The financing agreement for the Tree Crops Extension Project II (TCEP II) was signed by Gilbert F Houngbo, President of IFAD and Samuel D Tweah, Jr, Minister of Finance and Development Planning of the Republic of Liberia.
Project financing includes a us$11.9 million loan and us$11.9 million grant from IFAD. It will be co-financed by the private sector (US$3.4 million), the Government of Liberia (US$2.5 million) and the beneficiaries themselves (US$1.8 million). IFAD is working to fill the financing gap of US$16.2 million with climate financing and additional co-financing for rural roads in the project area.
“TCEPII will focus on enabling poor rural women and men to overcome poverty,” said Lisandro Martin, Director of IFAD’s West and Central Africa Division. “It will promote economic empowerment that provides rural women with equal opportunities to participate in – and benefit from – profitable economic activities in the cocoa value chain.”
Agriculture is the primary livelihood source for more than 60 per cent of Liberia’s population. Traditionally, tree crops including cocoa, rubber and timber have been one of the country’s largest sources of employment, as well as an integral part of its social fabric.
However, during the country’s civil wars, the tree crop sector was devastated and many farmers were displaced. Abandoned farms and plantations degenerated into forests and necessary infrastructure for tree crop farming was damaged or destroyed.
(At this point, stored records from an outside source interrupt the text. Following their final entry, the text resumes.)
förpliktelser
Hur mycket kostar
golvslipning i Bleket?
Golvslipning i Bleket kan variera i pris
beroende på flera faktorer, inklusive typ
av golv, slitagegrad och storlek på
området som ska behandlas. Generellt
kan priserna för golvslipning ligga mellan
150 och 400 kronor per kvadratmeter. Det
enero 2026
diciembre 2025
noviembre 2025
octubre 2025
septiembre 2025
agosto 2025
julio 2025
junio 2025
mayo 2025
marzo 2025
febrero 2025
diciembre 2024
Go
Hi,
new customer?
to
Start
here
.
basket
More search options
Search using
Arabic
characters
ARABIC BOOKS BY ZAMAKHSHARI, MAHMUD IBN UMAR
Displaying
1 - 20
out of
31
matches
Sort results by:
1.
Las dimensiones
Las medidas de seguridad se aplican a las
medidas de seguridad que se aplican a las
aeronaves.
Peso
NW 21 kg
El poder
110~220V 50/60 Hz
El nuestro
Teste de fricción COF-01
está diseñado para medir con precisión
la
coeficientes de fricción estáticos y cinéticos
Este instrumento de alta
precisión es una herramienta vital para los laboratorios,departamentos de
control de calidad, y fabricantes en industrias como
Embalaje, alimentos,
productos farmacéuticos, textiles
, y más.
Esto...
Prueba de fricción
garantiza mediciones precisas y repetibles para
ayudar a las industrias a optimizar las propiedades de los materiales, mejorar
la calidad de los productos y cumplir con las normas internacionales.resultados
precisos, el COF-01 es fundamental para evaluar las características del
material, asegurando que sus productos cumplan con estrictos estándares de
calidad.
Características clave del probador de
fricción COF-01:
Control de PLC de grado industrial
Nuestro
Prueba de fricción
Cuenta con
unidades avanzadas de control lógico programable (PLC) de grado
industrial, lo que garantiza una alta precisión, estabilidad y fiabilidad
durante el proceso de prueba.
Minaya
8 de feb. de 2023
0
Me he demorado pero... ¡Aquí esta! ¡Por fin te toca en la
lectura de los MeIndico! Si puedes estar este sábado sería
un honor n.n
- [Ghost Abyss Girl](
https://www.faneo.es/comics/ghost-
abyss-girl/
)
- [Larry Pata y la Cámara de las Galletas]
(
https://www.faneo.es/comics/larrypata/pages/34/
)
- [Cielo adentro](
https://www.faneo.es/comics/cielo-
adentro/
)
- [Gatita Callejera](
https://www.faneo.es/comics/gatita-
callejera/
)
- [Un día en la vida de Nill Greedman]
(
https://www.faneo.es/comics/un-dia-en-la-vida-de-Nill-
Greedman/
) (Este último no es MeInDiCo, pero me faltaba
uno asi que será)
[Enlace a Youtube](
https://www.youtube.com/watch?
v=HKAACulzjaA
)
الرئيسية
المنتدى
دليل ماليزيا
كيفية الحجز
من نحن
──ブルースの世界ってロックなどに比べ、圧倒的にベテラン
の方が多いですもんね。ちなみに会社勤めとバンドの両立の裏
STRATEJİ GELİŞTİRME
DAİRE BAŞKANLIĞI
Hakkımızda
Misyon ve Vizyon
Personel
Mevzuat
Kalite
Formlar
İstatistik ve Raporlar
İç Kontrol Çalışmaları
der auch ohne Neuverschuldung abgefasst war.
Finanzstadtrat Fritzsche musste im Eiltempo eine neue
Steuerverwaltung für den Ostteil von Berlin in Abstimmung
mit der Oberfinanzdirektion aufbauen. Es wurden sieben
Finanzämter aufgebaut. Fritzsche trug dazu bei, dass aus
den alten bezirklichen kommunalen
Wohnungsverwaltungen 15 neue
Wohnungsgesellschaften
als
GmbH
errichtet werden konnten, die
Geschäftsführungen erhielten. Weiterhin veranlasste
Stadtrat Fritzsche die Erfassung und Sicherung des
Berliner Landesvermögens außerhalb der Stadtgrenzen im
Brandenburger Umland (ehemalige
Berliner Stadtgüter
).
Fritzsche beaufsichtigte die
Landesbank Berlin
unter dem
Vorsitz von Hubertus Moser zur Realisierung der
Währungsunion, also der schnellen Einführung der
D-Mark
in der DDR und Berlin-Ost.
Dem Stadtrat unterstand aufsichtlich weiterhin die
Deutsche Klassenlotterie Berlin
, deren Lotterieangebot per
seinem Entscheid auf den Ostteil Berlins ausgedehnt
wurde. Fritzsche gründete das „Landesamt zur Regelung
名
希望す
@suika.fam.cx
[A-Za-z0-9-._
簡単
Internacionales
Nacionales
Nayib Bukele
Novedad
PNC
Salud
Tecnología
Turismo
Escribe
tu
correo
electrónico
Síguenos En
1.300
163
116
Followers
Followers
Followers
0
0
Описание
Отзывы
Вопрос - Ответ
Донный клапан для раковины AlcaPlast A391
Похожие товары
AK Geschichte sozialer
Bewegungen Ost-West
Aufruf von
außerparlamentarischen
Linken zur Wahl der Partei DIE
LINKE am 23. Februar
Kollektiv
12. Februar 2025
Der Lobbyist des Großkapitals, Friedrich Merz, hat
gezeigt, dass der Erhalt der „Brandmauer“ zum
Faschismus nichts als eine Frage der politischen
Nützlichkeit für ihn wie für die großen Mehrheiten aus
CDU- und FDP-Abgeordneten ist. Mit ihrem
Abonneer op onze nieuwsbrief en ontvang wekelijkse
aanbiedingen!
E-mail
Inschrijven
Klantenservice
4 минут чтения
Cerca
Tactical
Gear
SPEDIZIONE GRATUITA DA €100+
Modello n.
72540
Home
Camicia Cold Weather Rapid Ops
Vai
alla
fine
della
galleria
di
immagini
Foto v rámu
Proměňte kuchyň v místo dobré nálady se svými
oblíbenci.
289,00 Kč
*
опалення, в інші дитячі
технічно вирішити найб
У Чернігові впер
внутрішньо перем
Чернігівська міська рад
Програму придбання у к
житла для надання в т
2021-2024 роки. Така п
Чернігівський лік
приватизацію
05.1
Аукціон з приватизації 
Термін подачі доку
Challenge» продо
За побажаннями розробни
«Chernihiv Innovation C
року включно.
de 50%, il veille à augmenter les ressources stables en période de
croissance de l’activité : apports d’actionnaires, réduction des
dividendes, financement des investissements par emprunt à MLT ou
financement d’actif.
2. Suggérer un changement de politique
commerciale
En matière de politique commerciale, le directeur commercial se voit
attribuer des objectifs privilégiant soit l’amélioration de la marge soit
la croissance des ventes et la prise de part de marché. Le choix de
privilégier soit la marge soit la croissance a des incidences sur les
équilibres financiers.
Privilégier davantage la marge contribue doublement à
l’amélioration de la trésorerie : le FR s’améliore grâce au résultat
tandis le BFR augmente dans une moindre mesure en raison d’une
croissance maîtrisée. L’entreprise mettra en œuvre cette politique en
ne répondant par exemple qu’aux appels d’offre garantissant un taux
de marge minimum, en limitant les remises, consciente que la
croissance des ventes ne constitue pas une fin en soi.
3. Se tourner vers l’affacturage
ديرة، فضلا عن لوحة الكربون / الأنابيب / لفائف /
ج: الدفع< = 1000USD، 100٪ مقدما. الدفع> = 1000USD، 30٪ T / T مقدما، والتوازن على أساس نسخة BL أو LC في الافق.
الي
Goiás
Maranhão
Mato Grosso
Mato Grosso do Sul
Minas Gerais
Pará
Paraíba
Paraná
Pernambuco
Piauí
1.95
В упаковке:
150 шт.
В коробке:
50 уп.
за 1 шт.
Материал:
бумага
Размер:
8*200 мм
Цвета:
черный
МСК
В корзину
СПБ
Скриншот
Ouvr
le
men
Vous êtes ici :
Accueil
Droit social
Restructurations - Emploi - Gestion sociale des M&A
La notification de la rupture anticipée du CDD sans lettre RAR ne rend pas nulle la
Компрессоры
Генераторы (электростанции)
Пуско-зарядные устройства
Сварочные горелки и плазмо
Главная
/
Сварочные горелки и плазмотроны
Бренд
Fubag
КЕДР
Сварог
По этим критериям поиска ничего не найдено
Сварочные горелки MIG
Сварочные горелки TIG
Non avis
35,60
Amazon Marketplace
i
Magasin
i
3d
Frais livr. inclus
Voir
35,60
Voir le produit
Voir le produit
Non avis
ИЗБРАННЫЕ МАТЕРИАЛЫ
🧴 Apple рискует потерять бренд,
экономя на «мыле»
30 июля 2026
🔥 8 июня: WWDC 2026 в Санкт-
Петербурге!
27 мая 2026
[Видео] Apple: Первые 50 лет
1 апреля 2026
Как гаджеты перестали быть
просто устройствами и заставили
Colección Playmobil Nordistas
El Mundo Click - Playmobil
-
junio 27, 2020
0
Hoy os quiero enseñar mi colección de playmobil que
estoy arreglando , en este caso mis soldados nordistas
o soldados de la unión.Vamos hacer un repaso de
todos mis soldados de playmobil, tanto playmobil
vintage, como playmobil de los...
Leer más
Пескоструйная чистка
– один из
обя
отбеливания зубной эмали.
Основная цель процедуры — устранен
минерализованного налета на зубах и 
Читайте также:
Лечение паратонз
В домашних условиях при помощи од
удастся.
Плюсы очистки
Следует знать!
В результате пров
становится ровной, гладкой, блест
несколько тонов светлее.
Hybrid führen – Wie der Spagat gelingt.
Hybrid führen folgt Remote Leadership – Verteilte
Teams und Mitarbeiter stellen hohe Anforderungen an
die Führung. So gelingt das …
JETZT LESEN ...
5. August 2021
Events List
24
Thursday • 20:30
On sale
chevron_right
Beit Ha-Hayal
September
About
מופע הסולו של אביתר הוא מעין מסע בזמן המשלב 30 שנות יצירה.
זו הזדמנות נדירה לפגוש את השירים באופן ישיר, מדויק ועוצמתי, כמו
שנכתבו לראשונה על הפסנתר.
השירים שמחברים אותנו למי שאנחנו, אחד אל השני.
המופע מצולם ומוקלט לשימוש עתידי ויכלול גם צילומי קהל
Market linkages vanished and exports almost ended.
TCEPII will try to reverse this situation by investing in the revitalization or replanting of abandoned plantations. Implemented in Lofa County, it will increase quantity and quality of cocoa sold by smallholders and will improve post-harvest handling and quality.
Crop diversity will also be promoted through intercropping which can improve food and nutrition security, shade management and income generation. Specific measures will be put in place to include women and youth and promote their access to benefits of the project such as training and financial services.
The project will strengthen and climate-proof rural infrastructure through the rehabilitation and maintenance of roads and the construction of humidity-controlled warehouses to store cocoa beans during the wet season when roads are not passable. It will also build the capacity of the cooperatives to deliver better services to their members.
The new project will scale up the recently completed Smallholder Tree Crop Revitalization Support Project and complement the Tree Crops Extension Project I, both projects supported by IFAD. It will enhance the delivery of quality services to cocoa farmers and guarantee sustainability through improved extension services and greater access to inputs and markets.